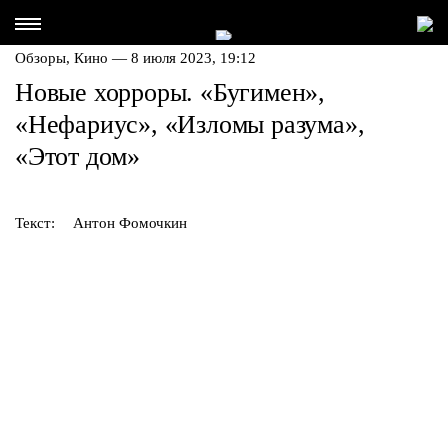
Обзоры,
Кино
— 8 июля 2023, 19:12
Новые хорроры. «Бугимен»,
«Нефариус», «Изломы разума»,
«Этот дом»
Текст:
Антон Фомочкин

...

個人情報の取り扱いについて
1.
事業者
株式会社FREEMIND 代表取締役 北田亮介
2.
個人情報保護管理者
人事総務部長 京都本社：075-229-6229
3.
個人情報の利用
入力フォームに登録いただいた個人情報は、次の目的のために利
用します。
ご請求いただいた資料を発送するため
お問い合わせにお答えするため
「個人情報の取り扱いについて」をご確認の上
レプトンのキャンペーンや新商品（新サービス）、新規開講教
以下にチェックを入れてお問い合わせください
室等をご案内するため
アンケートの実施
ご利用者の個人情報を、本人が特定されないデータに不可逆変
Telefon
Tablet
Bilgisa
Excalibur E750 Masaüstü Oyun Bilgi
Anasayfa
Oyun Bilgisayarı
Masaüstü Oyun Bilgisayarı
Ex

Exercise objective: Return from the data every line that holds "個人情報の取り扱いについて".

Solution below:
個人情報の取り扱いについて
「個人情報の取り扱いについて」をご確認の上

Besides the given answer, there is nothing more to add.